Essential Concepts of Big Data and Hadoop
Last updated on 01st Oct 2020, Artciles, Blog
What is Hadoop?
Hadoop (the full proper name is ApacheTM Hadoop®) is an open-source framework that was created to make it easier to work with big data. It provides a method to access data that is distributed among multiple clustered computers, process the data, and manage resources across the computing and network resources that are involved. “Hadoop” commonly refers to the core technology that consists of the four main components described below, but is also frequently used in reference to the entire ecosystem of supporting technologies and applications.
“Hadoop” also is often used interchangeably with “big data,” but it shouldn’t be. Hadoop is a framework for working with big data. It is part of the big data ecosystem, which consists of much more than Hadoop itself.
Hadoop is a distributed framework that makes it easier to process large data sets that reside in clusters of computers. Because it is a framework, Hadoop is not a single technology or product. Instead, Hadoop is made up of four core modules that are supported by a large ecosystem of supporting technologies and products. The modules are:
Subscribe For Free Demo[contact-form-7 404 "Not Found"]
- Hadoop Distributed File System (HDFSTM) –Provides access to application data. Hadoop can also work with other file systems, including FTP, Amazon S3 and Windows Azure Storage Blobs (WASB), among others.
- Hadoop YARN – Provides the framework to schedule jobs and manage resources across the cluster that holds the data
- Hadoop MapReduce – A YARN-based parallel processing system for large data sets.
- Hadoop Common – A set of utilities that supports the three other core modules.
Some of the well-known Hadoop ecosystem components include Oozie, Spark, Sqoop, Hive and Pig.
What Hadoop isn’t
- Hadoop is not “big data” – the terms are sometimes used interchangeably, but they shouldn’t be. Hadoop is a framework for processing big data.
- Hadoop is not an operating system (OS) or packaged software application.
- Hadoop is not a brand name. It is an open source project, although “Hadoop” may be used as part of registered brand names.
What’s with the name?
Hadoop was originally developed by Doug Cutting and Mike Cafarella. According to lore, Cutting named the software after his son’s toy elephant. An image of an elephant remains the symbol for Hadoop.
Core elements of Hadoop
There are four basic elements to Hadoop: HDFS; MapReduce; YARN; Common.
Hadoop works across clusters of commodity servers. Therefore there needs to be a way to coordinate activity across the hardware. Hadoop can work with any distributed file system, however the Hadoop Distributed File System is the primary means for doing so and is the heart of Hadoop technology. HDFS manages how data files are divided and stored across the cluster. Data is divided into blocks, and each server in the cluster contains data from different blocks. There is also some built-in redundancy.

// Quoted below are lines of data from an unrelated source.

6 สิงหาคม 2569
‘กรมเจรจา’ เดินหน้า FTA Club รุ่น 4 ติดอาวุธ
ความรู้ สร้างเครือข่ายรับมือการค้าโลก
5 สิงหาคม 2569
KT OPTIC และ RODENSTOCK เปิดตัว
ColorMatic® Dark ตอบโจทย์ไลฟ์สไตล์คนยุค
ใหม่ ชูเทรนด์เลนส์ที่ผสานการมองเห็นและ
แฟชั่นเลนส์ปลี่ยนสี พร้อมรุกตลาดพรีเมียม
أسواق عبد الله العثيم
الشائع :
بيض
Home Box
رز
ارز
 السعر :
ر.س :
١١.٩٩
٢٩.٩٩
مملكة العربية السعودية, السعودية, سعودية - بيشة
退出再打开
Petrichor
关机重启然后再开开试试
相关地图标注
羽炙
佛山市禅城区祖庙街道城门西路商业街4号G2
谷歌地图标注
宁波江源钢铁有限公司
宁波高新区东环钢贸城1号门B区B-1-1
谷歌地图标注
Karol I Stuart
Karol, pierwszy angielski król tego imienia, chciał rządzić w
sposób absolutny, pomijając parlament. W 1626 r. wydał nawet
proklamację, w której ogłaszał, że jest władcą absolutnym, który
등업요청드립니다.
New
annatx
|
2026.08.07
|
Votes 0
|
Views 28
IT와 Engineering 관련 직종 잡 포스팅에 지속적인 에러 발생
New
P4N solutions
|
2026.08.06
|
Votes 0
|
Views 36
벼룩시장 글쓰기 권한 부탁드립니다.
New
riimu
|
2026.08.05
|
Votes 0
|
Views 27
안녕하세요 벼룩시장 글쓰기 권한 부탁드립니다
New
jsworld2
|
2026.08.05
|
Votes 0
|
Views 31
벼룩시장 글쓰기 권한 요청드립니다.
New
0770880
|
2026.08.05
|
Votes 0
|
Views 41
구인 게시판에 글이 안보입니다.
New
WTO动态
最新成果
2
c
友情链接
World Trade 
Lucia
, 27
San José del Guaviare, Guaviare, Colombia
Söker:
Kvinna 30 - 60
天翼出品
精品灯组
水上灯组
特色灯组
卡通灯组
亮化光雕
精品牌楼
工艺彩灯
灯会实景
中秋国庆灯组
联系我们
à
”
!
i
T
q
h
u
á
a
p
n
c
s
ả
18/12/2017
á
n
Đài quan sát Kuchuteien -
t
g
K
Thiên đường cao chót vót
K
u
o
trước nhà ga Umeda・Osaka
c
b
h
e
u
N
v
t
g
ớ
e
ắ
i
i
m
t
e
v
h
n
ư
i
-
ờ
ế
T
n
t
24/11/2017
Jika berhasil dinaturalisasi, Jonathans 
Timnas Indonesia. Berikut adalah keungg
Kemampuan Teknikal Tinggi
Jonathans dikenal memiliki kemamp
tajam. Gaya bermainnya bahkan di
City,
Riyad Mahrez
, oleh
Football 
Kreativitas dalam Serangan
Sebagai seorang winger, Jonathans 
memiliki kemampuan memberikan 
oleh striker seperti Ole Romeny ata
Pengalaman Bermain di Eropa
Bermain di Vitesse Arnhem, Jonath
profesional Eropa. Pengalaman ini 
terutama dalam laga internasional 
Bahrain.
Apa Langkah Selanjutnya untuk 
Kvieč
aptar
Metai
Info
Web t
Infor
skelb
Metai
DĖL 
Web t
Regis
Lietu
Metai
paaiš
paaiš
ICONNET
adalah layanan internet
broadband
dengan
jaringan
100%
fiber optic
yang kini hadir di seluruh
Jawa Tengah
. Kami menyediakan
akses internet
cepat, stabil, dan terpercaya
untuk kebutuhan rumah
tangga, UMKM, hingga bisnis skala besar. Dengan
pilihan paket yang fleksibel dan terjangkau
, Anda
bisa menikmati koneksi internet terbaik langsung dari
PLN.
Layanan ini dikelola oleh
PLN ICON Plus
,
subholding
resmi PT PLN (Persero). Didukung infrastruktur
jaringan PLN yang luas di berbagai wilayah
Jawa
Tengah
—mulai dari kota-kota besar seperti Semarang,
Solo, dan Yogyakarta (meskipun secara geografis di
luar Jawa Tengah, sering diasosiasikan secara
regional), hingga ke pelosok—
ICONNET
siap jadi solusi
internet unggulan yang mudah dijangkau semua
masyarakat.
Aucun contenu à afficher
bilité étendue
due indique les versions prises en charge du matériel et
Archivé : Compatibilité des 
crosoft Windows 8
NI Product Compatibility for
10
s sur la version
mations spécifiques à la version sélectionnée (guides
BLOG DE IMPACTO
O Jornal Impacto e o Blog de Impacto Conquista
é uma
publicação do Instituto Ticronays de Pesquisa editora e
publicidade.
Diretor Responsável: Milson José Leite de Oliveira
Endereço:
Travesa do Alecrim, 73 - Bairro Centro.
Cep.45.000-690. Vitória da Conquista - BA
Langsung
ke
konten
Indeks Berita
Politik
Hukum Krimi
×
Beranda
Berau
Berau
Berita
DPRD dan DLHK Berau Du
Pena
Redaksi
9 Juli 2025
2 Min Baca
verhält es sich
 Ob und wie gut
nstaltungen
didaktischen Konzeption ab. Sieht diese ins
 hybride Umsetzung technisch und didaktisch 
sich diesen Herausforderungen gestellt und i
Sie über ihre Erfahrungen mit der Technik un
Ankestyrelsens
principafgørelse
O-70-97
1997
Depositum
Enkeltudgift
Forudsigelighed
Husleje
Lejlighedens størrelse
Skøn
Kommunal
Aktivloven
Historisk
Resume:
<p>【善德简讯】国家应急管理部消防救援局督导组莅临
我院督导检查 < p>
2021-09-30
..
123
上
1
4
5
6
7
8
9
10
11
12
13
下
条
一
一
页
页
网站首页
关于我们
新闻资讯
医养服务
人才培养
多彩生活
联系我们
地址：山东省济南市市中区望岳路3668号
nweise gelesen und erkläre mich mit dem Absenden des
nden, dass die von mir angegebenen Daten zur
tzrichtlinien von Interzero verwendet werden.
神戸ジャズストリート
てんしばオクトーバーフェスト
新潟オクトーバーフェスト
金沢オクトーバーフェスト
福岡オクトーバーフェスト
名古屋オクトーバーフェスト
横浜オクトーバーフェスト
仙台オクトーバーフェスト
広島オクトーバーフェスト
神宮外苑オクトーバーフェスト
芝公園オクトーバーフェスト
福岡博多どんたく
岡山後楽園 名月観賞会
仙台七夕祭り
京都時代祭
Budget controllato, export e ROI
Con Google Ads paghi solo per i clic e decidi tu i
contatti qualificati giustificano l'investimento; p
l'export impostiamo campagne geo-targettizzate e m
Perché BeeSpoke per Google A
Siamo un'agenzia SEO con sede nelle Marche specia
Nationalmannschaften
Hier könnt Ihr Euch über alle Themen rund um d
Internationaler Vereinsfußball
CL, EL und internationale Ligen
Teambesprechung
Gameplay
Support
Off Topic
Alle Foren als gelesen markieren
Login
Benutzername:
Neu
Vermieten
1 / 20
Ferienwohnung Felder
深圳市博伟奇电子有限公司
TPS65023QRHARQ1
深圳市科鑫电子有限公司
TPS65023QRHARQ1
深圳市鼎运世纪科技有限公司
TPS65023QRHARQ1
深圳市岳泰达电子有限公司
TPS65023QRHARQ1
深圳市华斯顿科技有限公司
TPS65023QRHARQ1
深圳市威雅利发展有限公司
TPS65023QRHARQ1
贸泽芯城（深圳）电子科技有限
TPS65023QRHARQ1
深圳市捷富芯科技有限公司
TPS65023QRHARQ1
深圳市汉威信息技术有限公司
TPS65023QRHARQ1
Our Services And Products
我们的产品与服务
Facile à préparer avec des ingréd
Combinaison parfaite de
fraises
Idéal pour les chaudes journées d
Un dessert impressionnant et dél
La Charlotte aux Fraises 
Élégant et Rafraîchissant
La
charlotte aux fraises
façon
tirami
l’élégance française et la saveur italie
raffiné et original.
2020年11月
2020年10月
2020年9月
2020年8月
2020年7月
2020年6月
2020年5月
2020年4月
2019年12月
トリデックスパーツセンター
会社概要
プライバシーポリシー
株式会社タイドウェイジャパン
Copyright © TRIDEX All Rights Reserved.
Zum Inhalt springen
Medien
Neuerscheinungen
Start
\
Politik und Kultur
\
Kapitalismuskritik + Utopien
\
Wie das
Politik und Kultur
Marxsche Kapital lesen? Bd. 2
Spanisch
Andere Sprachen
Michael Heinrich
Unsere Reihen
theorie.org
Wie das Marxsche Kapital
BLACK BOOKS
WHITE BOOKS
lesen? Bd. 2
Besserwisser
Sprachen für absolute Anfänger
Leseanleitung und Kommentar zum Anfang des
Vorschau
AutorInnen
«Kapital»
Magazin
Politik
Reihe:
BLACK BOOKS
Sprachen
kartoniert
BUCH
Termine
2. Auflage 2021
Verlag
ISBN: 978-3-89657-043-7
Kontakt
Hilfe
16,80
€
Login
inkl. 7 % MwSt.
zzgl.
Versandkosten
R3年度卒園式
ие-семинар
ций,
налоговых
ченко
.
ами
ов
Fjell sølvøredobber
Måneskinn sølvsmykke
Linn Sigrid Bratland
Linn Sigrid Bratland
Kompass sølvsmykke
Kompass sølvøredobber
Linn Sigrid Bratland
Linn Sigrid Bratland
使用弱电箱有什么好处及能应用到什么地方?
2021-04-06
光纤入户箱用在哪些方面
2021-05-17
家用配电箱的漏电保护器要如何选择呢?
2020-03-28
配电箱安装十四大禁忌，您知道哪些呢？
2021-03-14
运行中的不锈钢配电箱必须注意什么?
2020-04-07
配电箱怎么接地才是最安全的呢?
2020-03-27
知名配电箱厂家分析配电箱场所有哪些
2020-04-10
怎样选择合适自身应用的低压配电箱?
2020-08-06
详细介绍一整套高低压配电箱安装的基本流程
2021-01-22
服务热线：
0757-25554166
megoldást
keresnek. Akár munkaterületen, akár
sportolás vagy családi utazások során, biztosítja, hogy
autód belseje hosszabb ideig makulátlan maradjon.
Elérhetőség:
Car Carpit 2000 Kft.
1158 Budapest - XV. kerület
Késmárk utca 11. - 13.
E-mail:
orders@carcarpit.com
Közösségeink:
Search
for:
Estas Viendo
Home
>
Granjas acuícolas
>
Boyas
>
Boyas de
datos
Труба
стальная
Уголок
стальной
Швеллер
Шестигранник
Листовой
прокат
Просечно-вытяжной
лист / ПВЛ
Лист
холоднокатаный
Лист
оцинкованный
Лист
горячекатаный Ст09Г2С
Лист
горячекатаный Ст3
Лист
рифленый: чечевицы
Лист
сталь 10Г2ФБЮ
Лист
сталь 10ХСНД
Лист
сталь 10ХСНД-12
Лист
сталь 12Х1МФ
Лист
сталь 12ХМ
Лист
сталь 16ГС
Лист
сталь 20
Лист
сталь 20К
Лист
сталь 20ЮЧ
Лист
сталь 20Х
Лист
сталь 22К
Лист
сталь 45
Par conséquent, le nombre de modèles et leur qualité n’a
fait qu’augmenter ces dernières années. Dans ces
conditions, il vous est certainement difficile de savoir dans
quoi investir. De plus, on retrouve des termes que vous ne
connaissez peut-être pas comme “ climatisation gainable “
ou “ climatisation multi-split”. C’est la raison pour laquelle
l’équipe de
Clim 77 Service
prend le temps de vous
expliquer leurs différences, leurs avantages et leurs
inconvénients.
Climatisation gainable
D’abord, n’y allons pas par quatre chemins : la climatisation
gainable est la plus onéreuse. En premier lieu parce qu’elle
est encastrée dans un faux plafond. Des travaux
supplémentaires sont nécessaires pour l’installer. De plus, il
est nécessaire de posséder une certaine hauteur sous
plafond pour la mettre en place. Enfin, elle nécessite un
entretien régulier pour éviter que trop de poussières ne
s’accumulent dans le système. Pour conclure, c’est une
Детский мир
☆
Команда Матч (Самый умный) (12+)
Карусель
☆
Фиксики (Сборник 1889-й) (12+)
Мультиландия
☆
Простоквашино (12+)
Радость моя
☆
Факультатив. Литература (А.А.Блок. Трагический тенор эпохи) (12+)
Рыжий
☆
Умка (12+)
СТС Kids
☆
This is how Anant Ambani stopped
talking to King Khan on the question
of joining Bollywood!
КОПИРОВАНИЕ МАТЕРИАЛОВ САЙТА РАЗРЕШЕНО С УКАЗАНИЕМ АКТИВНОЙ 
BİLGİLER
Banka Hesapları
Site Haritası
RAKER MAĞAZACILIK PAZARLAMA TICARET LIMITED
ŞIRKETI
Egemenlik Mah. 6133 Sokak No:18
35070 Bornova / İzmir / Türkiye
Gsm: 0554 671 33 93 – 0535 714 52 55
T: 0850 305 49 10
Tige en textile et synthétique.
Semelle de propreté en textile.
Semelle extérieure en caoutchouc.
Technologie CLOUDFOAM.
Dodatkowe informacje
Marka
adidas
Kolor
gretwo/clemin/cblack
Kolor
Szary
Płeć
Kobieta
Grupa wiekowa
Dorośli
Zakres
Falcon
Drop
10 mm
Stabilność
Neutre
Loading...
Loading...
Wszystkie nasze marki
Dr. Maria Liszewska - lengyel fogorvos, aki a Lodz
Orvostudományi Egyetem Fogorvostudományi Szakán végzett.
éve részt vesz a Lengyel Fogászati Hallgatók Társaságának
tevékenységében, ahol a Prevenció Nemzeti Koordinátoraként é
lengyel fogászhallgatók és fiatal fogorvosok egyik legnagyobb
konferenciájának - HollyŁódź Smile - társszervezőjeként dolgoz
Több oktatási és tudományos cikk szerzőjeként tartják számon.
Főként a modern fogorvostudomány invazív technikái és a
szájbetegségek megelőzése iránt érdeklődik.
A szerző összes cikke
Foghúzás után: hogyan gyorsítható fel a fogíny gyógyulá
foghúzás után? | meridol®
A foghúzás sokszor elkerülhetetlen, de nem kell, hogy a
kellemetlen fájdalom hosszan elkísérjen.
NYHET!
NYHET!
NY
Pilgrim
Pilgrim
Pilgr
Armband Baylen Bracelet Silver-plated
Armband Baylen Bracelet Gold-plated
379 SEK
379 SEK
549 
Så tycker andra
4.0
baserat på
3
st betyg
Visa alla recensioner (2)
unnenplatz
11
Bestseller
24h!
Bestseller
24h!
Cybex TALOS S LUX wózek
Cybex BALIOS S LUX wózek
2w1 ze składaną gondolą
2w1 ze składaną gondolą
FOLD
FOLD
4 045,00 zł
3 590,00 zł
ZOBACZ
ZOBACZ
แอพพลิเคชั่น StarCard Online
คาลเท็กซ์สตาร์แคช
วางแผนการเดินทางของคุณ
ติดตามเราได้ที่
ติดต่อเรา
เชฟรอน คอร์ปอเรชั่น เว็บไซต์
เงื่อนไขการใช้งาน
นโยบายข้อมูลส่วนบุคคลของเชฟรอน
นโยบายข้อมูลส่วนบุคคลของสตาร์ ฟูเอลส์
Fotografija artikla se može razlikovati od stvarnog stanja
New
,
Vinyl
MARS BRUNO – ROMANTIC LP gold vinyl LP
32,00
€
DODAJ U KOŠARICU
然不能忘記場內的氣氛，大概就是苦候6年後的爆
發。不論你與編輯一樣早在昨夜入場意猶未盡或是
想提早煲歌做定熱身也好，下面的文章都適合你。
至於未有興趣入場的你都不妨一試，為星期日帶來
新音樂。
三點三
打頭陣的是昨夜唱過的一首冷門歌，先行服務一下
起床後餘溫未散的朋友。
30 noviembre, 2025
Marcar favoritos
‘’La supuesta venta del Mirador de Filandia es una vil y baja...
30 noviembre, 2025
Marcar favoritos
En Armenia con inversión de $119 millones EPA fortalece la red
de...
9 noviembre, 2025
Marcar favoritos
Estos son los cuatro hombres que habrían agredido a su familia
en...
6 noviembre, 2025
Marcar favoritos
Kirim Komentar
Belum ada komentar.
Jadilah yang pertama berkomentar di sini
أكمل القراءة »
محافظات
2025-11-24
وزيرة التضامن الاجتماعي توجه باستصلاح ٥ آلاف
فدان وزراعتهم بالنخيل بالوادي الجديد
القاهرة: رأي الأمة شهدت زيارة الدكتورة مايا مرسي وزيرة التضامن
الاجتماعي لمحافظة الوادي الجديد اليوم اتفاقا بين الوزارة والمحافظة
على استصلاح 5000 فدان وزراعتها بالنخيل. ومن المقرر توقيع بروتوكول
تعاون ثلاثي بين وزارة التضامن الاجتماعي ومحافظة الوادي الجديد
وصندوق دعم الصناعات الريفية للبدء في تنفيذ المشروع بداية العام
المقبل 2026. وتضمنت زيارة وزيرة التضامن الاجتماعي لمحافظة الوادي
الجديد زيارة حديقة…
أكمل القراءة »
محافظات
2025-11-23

It would be nice if YARN could be thought of as the string that holds everything together, but in an environment where terms like Oozie, tuple and Sqoop are common, of course it’s not that simple. YARN is an acronym for Yet Another Resource Negotiator. As the full name implies, YARN helps manage resources across the cluster environment. It breaks up resource management, job scheduling, and job management tasks into separate daemons. Key elements include the ResourceManager (RM), the NodeManager (NM) and the ApplicationMaster (AM).
Think of the ResourceManager as the final authority for assigning resources for all the applications in the system. The NodeManagers are agents that manage resources (e.g. CPU, memory, network, etc.) on each machine. NodeManagers report to the ResourceManager. ApplicationMaster serves as a library that sits between the two. It negotiates resources with ResourceManager and works with one or more NodeManagers to execute tasks for which resources were allocated.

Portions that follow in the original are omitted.